RE: Protocol Draft 4 from Robert Brown on 2011-08-04 (public-xg-htmlspeech@w3.org from August 2011)

From: Robert Brown <Robert.Brown@microsoft.com>
Date: Thu, 4 Aug 2011 01:09:43 +0000
To: HTML Speech XG <public-xg-htmlspeech@w3.org>
Message-ID: <113BCF28740AF44989BE7D3F84AE18DD1B1BA289@TK5EX14MBXC112.redmond.corp.microsoft.>
Here's a list of outstanding issues that we should start working through in tomorrow's call. In addition to this, if you're in the protocol group (or interested) please make sure you read through the latest draft sometime in the next few days. I took some license filling in the gaps and incorporating feedback and we need to make sure we're okay with what's written, and identify anything that needs to be changed (thanks Milan for your quick feedback).

Thanks

Issues from the 4th draft:

1.       TODO: Add a sentence or two about the higher level motivation.

2.       TODO: add a section on security. Include authentication, encryption, transitive authorization to fetch resources.

3.       RB: I removed the ability to pass standard parameters in the query string. We didn't seem to have solid agreement on this in the calls where we reviewed the 3rd draft. Are we okay with this? If we want or need to support this, we'll need to specify a subset and provide examples.

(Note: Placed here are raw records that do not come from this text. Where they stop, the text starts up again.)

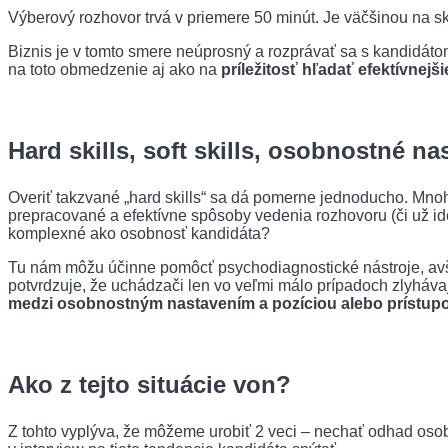
Výberový rozhovor trvá v priemere 50 minút. Je väčšinou na skús
Biznis je v tomto smere neúprosný a rozprávať sa s kandidáto
na toto obmedzenie aj ako na
príležitosť hľadať efektívnej
Hard skills, soft skills, osobnostné na
Overiť takzvané „hard skills“ sa dá pomerne jednoducho. Mnoho H
prepracované a efektívne spôsoby vedenia rozhovoru (či už id
komplexné ako osobnosť kandidáta?
Tu nám môžu účinne pomôcť psychodiagnostické nástroje, av
potvrdzuje, že uchádzači len vo veľmi málo prípadoch zlyhávajú
medzi osobnostným nastavením a pozíciou alebo prístu
Ako z tejto situácie von?
Z tohto vyplýva, že môžeme urobiť 2 veci – nechať odhad osobn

4.       TODO: Write the rationale for why we mix media and signal in the same session. [Michael Johnston]

5.       TODO: There is an open issue to do with transitive access control. The client sends a URI to the service, which the client can access, but the service cannot, because it is not authorized to do so. How does the client grant access to the resource to the service? There are two design contenders. The first is to use the cookie technique that MRCP uses. The second is to use a virtual tag, which we discussed briefly at the F2F - Michael Bodell owes a write-up. In the absence of that write-up, perhaps the default position should be to use cookies.

6.       TODO: Specify which headers are sticky. URI request parameters aren't standardized.

7.       TODO: Specify Completion-Cause value for no input stream.

8.       TODO: Should GET-GRAMMARS also return the list of inactive grammars/rules? It's not clear how that would be useful. Also, the list of inactive rules could be rather long and unwieldy

9.       TODO: Describe how final results can be replaced in continuous recognition

10.   TODO: no match is returned, is the EMMA no-match document required?

11.   TODO: Insert some EMMA document examples.

12.   TODO: What notation should be used? The Media Fragments Draft, "Temporal Dimensions" section has some potentially viable formats, such as the "wall clock" Zulu-time format.

13.   TODO: does the Waveform-URI return a URI for each input stream, or are all input streams magically encoded into a single stream?

14.   TODO: does the Input-Waveform-URI cause any existing input streams to be ignored?

15.   TODO: Write some examples of one-shot and continuous recognition, EMMA documents, partial results, vendor-extensions, grammar/rule activation/deactivation, etc.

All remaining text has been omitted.